Career highlights and awards
- The International champion (2017); 2× Major champion (Frankfurt, Manila);

= Miracle- =

Jordanian-Polish esports player (born 1997)

Amer Al-Barkawi (عامر البرقاوي; born 20 June 1997), better known as Miracle-, is a Jordanian-Polish professional Dota 2 player for Nigma Galaxy. He was a member of Team Liquid that won The International 2017.

==Career==
Miracle-'s history with the multiplayer online battle arena genre began with Defense of the Ancients in the mid-2000s.
Miracle- started playing Dota 2 as a "pubstar", meaning he did not play competitively, but was ranked highly in public matches. Miracle-'s first entry into the professional scene was with the Balkan Bears in early 2015, although he did not participate in any major tournament and left the team after only four months.

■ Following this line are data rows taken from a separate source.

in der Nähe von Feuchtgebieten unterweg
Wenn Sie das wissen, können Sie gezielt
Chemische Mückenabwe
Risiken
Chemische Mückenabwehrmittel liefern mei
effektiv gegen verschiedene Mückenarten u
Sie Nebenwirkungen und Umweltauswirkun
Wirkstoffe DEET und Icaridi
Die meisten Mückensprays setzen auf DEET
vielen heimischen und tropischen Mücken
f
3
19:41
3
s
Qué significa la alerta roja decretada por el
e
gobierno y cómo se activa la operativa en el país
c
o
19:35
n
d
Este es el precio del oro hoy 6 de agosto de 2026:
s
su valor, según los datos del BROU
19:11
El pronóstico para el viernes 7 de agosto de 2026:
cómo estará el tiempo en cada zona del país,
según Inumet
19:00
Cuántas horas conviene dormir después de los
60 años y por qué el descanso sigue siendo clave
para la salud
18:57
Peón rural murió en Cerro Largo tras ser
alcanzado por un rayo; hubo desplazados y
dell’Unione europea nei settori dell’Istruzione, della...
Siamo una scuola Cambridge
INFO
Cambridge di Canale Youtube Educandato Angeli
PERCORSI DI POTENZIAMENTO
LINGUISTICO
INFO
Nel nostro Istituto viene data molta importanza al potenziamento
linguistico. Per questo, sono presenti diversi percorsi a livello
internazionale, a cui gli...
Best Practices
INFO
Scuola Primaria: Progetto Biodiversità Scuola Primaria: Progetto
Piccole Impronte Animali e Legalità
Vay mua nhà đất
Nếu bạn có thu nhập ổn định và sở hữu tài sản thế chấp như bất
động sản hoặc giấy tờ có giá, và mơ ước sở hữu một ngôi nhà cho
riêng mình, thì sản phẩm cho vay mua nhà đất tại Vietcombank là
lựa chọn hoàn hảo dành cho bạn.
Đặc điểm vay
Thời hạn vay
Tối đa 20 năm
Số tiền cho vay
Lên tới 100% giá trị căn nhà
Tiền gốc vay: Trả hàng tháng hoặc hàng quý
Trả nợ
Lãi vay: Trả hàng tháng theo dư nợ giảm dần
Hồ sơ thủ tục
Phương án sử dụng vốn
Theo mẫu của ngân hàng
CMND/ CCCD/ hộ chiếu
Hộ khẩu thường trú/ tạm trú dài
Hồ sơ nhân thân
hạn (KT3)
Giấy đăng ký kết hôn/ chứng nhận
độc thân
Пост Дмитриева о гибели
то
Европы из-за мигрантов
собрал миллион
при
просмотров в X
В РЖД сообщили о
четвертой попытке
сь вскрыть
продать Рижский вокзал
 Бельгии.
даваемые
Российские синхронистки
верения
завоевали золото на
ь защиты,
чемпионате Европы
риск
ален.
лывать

Later that year, Miracle- reached an in-game matchmaking rating (MMR) of over 8000; thus surpassing Aliwi "w33" Omar and becoming the highest ranked player. Miracle- was picked up by team (monkey) Business. Following a sponsorship deal, (monkey) Business reformed themselves as OG. Shortly following the rebranding, Miracle- and the team won the Frankfurt Major. Following a 7–8th-place finish in the Shanghai Major, Miracle- and OG won the Manila Major and ESL One Frankfurt 2016.

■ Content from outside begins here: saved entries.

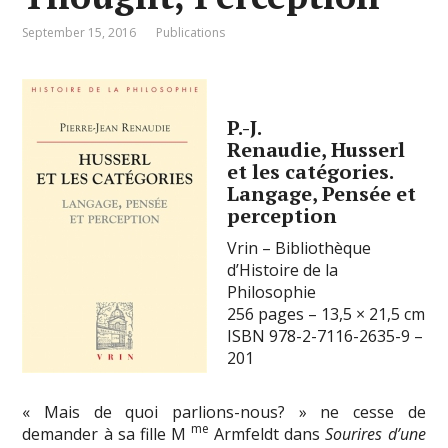
September 15, 2016
Publications
P.-J.
Renaudie,
Husserl
et les catégories.
Langage, Pensée et
perception
Vrin – Bibliothèque
d’Histoire de la
Philosophie
256 pages – 13,5 × 21,5 cm
ISBN 978-2-7116-2635-9 –
201
« Mais de quoi parlions-nous? » ne cesse de
me
demander à sa fille M
Armfeldt dans
Sourires d’une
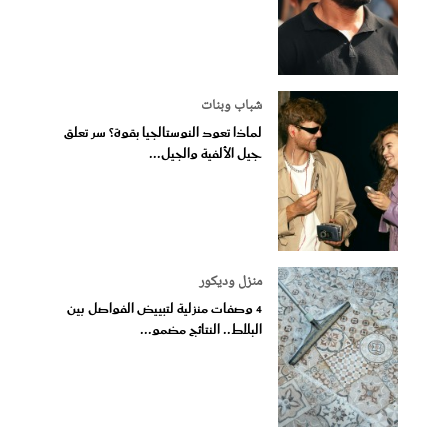
شباب وبنات
لماذا تعود النوستالجيا بقوة؟ سر تعلق
جيل الألفية والجيل...
منزل وديكور
4 وصفات منزلية لتبييض الفواصل بين
البلاط.. النتائج مضمو...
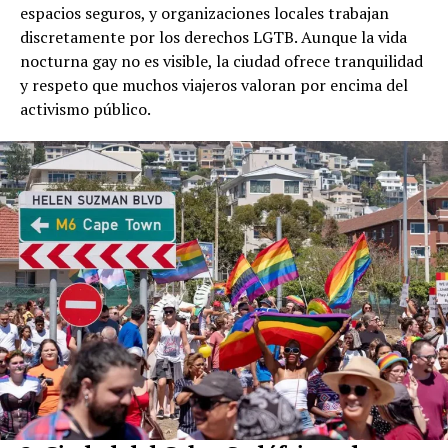
espacios seguros, y organizaciones locales trabajan
discretamente por los derechos LGTB. Aunque la vida
nocturna gay no es visible, la ciudad ofrece tranquilidad
y respeto que muchos viajeros valoran por encima del
activismo público.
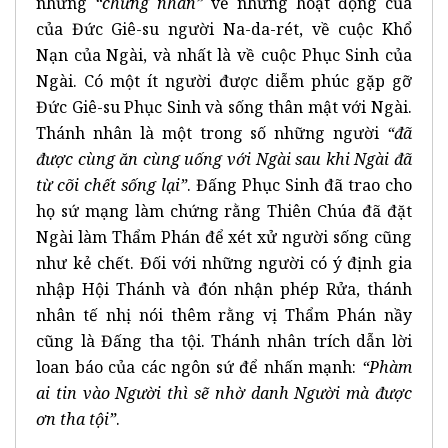
những
“chứng nhân”
về những hoạt động của
của Đức Giê-su người Na-da-rét, về cuộc Khổ
Nạn của Ngài, và nhất là về cuộc Phục Sinh của
Ngài. Có một ít người được diễm phúc gặp gỡ
Đức Giê-su Phục Sinh và sống thân mật với Ngài.
Thánh nhân là một trong số những người
“đã
được cùng ăn cùng uống với Ngài sau khi Ngài đã
từ cõi chết sống lại”
. Đấng Phục Sinh đã trao cho
họ sứ mạng làm chứng rằng Thiên Chúa đã đặt
Ngài làm Thẩm Phán để xét xử người sống cũng
như kẻ chết. Đối với những người có ý định gia
nhập Hội Thánh và đón nhận phép Rửa, thánh
nhân tế nhị nói thêm rằng vị Thẩm Phán nầy
cũng là Đấng tha tội. Thánh nhân trích dẫn lời
loan báo của các ngôn sứ để nhấn mạnh:
“Phàm
ai tin vào Người thì sẽ nhờ danh Người mà được
ơn tha tội”
.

In March 2016, Miracle- became the first Dota 2 player to reach 9000 MMR. After placing 9–12th at The International 2016, Miracle- left OG as a free agent to join Team Liquid in September 2016. He, along with the rest of the team, won The International 2017, which had the largest prize pool of any esports tournament, winning nearly USD11 million in prize money. In November 2019, he and the rest of Team Liquid left to form their own organization, Nigma.

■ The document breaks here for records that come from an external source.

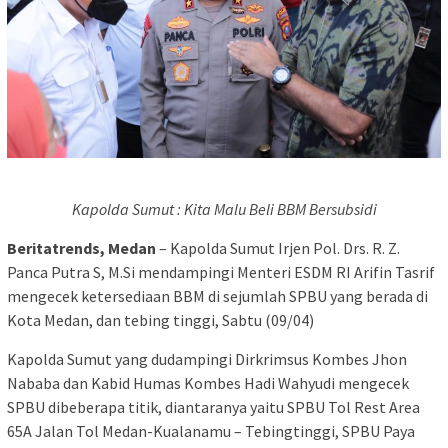
Kapolda Sumut : Kita Malu Beli BBM Bersubsidi
Beritatrends, Medan
– Kapolda Sumut Irjen Pol. Drs. R. Z.
Panca Putra S, M.Si mendampingi Menteri ESDM RI Arifin Tasrif
mengecek ketersediaan BBM di sejumlah SPBU yang berada di
Kota Medan, dan tebing tinggi, Sabtu (09/04)
Kapolda Sumut yang dudampingi Dirkrimsus Kombes Jhon
Nababa dan Kabid Humas Kombes Hadi Wahyudi mengecek
SPBU dibeberapa titik, diantaranya yaitu SPBU Tol Rest Area
65A Jalan Tol Medan-Kualanamu – Tebingtinggi, SPBU Paya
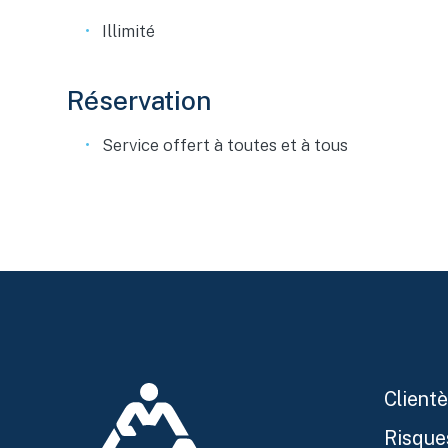
Illimité
Réservation
Service offert à toutes et à tous
Clientè
Risque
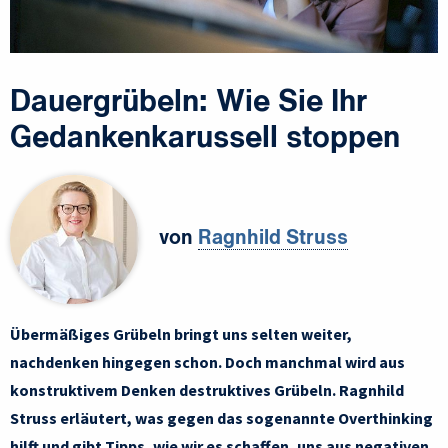
Dauergrübeln: Wie Sie Ihr
Gedankenkarussell stoppen
von
Ragnhild Struss
Übermäßiges Grübeln bringt uns selten weiter,
nachdenken hingegen schon. Doch manchmal wird aus
konstruktivem Denken destruktives Grübeln. Ragnhild
Struss erläutert, was gegen das sogenannte Overthinking
hilft und gibt Tipps, wie wir es schaffen, uns aus negativen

In April 2023, he played in place of Ammar "ATF" Al-Assaf at DreamLeague 19 before announcing his semi-retirement. Miracle‑ returned from break to stand in for Ammar "ATF" Al‑Assaf at DreamLeague Season 19 with Nigma Galaxy. In December 2023, he rejoined Nigma Galaxy's active roster after a year‑long hiatus, teaming up once more with Sumail and KuroKy. In June 2024, he represented the team at the 1win Series Dota 2 Summer tournament ($100 000 prize pool). In April 2025, he extended his competitive hiatus, remaining on Nigma Galaxy's bench due to personal reasons.